The device in question is the Q180V duodenoscope. Olympus entered a guilty plea in response to the charges and as part of the plea agreement, will be paying fines amounting to $80 million, and criminal forfeiture expenses of $5 million. The company must also enact a number of compliance reforms.
The company’s quality manager, Hisao Yabe, also pleaded guilty and is being fined $100,000 and could be sentenced to a maximum of one year in prison.
A duodenum is a part of the small intestine. This part of the body works to digest food by breaking it down through the use of enzymes. A duodenoscope is used to visually examine the duodenum by passing along and flexible endoscope through a patient’s mouth and down into the duodenum. The equipment uses a camera and a light and a forceps elevator. The device can be reused, but the cleaning of the device is critical. The product’s manufacturer provides cleaning guidelines that must be followed in order to remove anything infectious from the product prior to reusing it with another person.
The Centers for Disease Control and Prevention (CDC) warned the Food and Drug Administration of the possibility of these devices passing along drug-resistant bacteria. The alert was made in 2013. An FDA investigation indicated that the product was causing such infections even after the required sterilization procedures were met.
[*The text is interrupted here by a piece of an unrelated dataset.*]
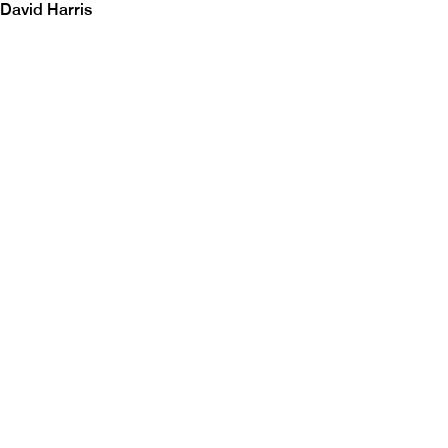
David Harris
Olympus is a major manufacturer of these devices, and during the study period, the company manufactured 85 percent of the devices that were sold on the market.
According to the case against the company, Olympus failed to file supplemental MDRs when 22 patients developed infections in the Netherlands’ Erasmus Medical Center. An expert report indicated that the directions for cleaning the device and the processing instructions provided by Olympus were inadequate. Another 8 patients were infected in two clinics in France, and Olympus failed to file supplemental MDRs in those cases as well.
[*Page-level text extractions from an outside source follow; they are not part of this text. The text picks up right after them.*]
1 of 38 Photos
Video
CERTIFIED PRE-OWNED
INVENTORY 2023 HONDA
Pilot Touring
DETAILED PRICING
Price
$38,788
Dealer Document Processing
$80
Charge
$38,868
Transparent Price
Olympus will not be subject to strict regulatory oversight in addition to the fines that the company will be required to pay.
The FDA and the DOJ are Aggressive When Enforcing Safety Measure
Criminal resolutions are rare in cases where companies neglect to file required adverse event reports. However, the actions taken by the government are consistent with the policy to the FDA and the Department of Justice (DOJ), which are to enforce regulations when patients’ safety is at stake aggressively.
The DOJ is most concerned with “consumer harm, the threat of harm and fraud,” when they look into investigating a company or bringing about an indictment. The DOJ does not concern itself with matters that do not involve any harm or fraud, but merely “one-off technical, regulatory violations.”
When the public’s attention is brought to an issue of medical device quality and safety, the chances of the government pursuing a criminal solution are greater.
Companies that violate the FDA’s regulations are placing themselves at risk of being found legally liable and even criminally liable for their actions. The United States government believes that patients and medical providers should have confidence in the quality of the products manufactured for medical use.